08-04-2013 04:22 AM
I need your help to understand something weird in the SAS output of the logistic regression.
I have an ordinal dependent variable with 3 levels: 0 - no outcome 1 - normal outcome 2 - double outcome
I am trying to fit a model, I have several independent variables, some discrete and some continuous, however, my main variable of interest is discrete with not less than 5 levels! This variable called "Type" represents 5 treatments, from which the last 2 are combinations of two of the first three treatments.

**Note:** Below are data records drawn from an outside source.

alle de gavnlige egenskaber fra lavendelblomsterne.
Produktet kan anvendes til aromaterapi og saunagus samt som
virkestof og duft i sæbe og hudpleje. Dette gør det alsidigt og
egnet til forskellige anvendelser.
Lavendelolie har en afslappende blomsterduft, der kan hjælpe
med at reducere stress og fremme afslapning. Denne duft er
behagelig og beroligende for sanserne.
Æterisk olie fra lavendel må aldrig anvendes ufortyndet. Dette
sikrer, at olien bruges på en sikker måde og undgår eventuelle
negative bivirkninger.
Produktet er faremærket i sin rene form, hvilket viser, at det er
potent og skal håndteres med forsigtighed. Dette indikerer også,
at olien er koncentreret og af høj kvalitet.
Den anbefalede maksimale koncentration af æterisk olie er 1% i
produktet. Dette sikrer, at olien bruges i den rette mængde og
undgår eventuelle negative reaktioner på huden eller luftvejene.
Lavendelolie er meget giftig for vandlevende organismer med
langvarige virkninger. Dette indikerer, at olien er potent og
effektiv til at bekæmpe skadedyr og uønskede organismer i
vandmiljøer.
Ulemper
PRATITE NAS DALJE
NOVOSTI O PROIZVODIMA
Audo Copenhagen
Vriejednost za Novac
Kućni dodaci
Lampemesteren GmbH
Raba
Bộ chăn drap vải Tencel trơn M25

Before controlling for other variables, I wish to fit a simple model with this independent variable only. I ran a logistic regression with both SAS and JMP. The results were identical. My SAS code was simple:
proc logistic data=A descending;
class Type_ (ref='5') ;
model Y = Type_;
My main problem is, that the full model was not significant, however one of the dummy variables created by SAS is. And I don't understand why...I am attaching you some of my output. I attach the frequency histogram of both Y and Type(X). I attach a Mosaic plot JMP gave me, showing the two-way table (blue=no outcome, gray = normal outcome, red=double outcome - X axis is the categories of the IV), and I am attaching most of SAS's output of the logistic regression.

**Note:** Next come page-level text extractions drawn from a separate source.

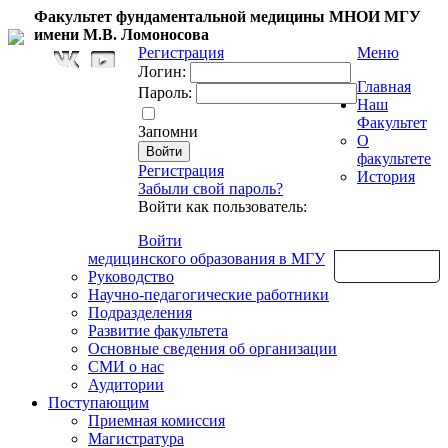
Факультет фундаментальной медицины МНОИ МГУ
имени М.В. Ломоносова
Регистрация
Меню
Логин:
Главная
Пароль:
Наш
Факультет
Запомни
О
факультете
Регистрация
История
Забыли свой пароль?
Войти как пользователь:
Войти
медицинского образования в МГУ
Обратная связь
Руководство
Научно-педагогические работники
Подразделения
Развитие факультета
Основные сведения об организации
СМИ о нас
Аудитории
Поступающим
Приемная комиссия
Магистратура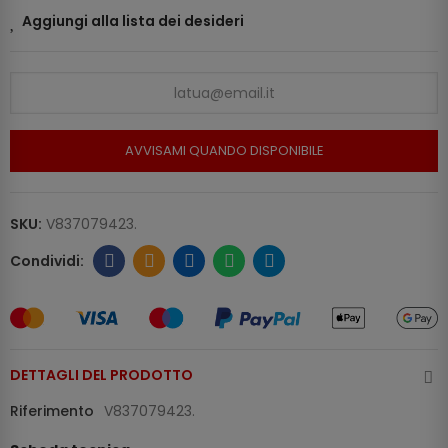
Aggiungi alla lista dei desideri
AVVISAMI QUANDO DISPONIBILE
SKU:
V837079423.
DETTAGLI DEL PRODOTTO
Riferimento
V837079423.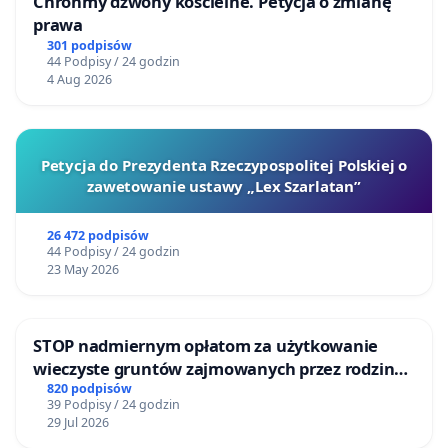
Chrońmy dzwony kościelne. Petycja o zmianę
prawa
301 podpisów
44 Podpisy / 24 godzin
4 Aug 2026
Petycja do Prezydenta Rzeczypospolitej Polskiej o
zawetowanie ustawy „Lex Szarlatan”
26 472 podpisów
44 Podpisy / 24 godzin
23 May 2026
STOP nadmiernym opłatom za użytkowanie
wieczyste gruntów zajmowanych przez rodzinne
ogrody działkowe.
820 podpisów
39 Podpisy / 24 godzin
29 Jul 2026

The P value of Type=1 is significant, however the model isn't. I understand why it can be significant, you can see that Type=1 has most red area, while Type=5, which is reference, doesn't have red at all. But why isn't the model significant then ? A chi square test and Fisher exact both were NOT significant.

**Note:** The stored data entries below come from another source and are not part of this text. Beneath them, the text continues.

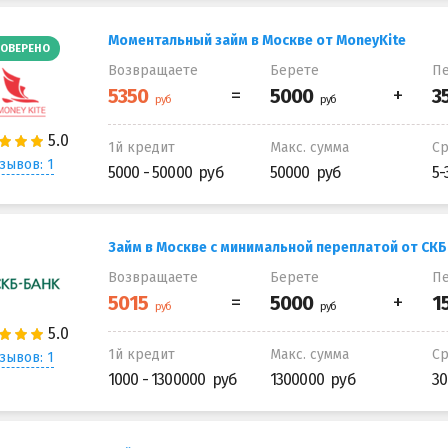
Моментальный займ в Москве от MoneyKite
ОВЕРЕНО
Возвращаете
Берете
Пе
1й кредит
Макс. сумма
С
зывов: 1
5000 - 50000
50000
5-
Займ в Москве с минимальной переплатой от СКБ
Возвращаете
Берете
Пе
1й кредит
Макс. сумма
С
зывов: 1
1000 - 1300000
1300000
30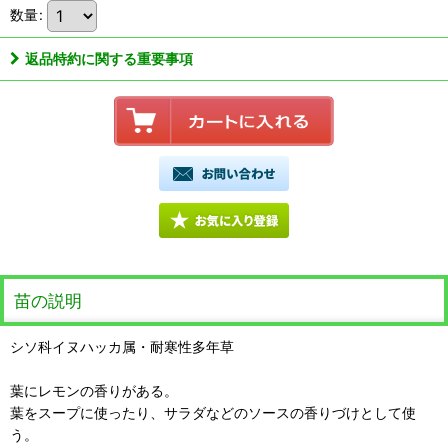
数量
:
返品特約に関する重要事項
苗の説明
シソ科イヌハッカ属・耐寒性多年草
葉にレモンの香りがある。
葉をスープに使ったり、サラダなどのソースの香りづけとして使
う。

My second question regarding this analysis is for when I added variable. Two continuous variables I added were very significant, making the entire model to be (and destroying the significant P value of Type=1). However, when I tried drawing a box-plots (reverse analysis) of the two variables vs. Y, I couldn't see any difference, I mean, the boxes were parallel, and perhaps the median was slightly different, nothing that catches the eye. How can I tell if the significant result is due to a large sample size, due to type I error, or real ? For t-test we have effect size, what shall I do here ?
Thank you in advance !
08-04-2013 01:21 PM
The test for statistical significance for all levels of TYPE_, which has four degrees of freedom (corresponding to its five levels), can be less statistically powerful than the Wald test of individual levels of TYPE_. Thus, one of the levels of TYPE_ can differ statistically significantly from zero, although a test that all levels do may not differ statistically significantly from zero. A chi-square test or a Fisher's exact test is also less statistically powerful than ordinal logistic regression because they do not account for the ordering of the dependent variable categories. Continuous variables may account better for the variation in the dependent variable than the category level, TYPE_=1, did. You should also add the option, PARAM=REF, to your CLASS statement to enable "reference" coding of the classification variable, TYPE_, since your program defaults to "effect" coding, which is much more difficult to interpret than "reference" coding.